<<<<

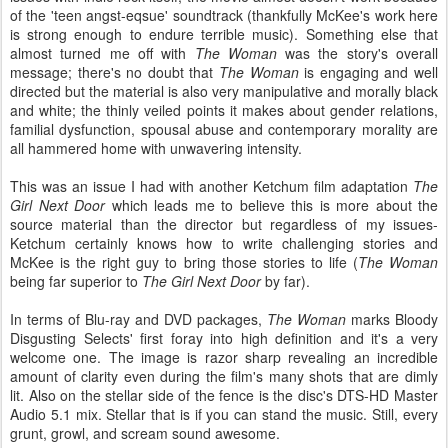
of the 'teen angst-eqsue' soundtrack (thankfully McKee's work here
is strong enough to endure terrible music). Something else that
almost turned me off with
The Woman
was the story's overall
message; there's no doubt that
The Woman
is engaging and well
directed but the material is also very manipulative and morally black
and white; the thinly veiled points it makes about gender relations,
familial dysfunction, spousal abuse and contemporary morality are
all hammered home with unwavering intensity.
This was an issue I had with another Ketchum film adaptation
The
Girl Next Door
which leads me to believe this is more about the
source material than the director but regardless of my issues-
Ketchum certainly knows how to write challenging stories and
McKee is the right guy to bring those stories to life (
The Woman
being far superior to
The Girl Next Door
by far).
In terms of Blu-ray and DVD packages,
The Woman
marks Bloody
Disgusting Selects' first foray into high definition and it's a very
welcome one. The image is razor sharp revealing an incredible
amount of clarity even during the film's many shots that are dimly
lit. Also on the stellar side of the fence is the disc's DTS-HD Master
Audio 5.1 mix. Stellar that is if you can stand the music. Still, every
grunt, growl, and scream sound awesome.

>>>>

TASK GOAL -> All entries, top to bottom, should be retyped exactly; the pictures should not be.

ANSWER AREA ->
of the 'teen angst-eqsue' soundtrack (thankfully McKee's work here
is strong enough to endure terrible music). Something else that
almost turned me off with
The Woman
was the story's overall
message; there's no doubt that
The Woman
is engaging and well
directed but the material is also very manipulative and morally black
and white; the thinly veiled points it makes about gender relations,
familial dysfunction, spousal abuse and contemporary morality are
all hammered home with unwavering intensity.
This was an issue I had with another Ketchum film adaptation
The
Girl Next Door
which leads me to believe this is more about the
source material than the director but regardless of my issues-
Ketchum certainly knows how to write challenging stories and
McKee is the right guy to bring those stories to life (
The Woman
being far superior to
The Girl Next Door
by far).
In terms of Blu-ray and DVD packages,
The Woman
marks Bloody
Disgusting Selects' first foray into high definition and it's a very
welcome one. The image is razor sharp revealing an incredible
amount of clarity even during the film's many shots that are dimly
lit. Also on the stellar side of the fence is the disc's DTS-HD Master
Audio 5.1 mix. Stellar that is if you can stand the music. Still, every
grunt, growl, and scream sound awesome.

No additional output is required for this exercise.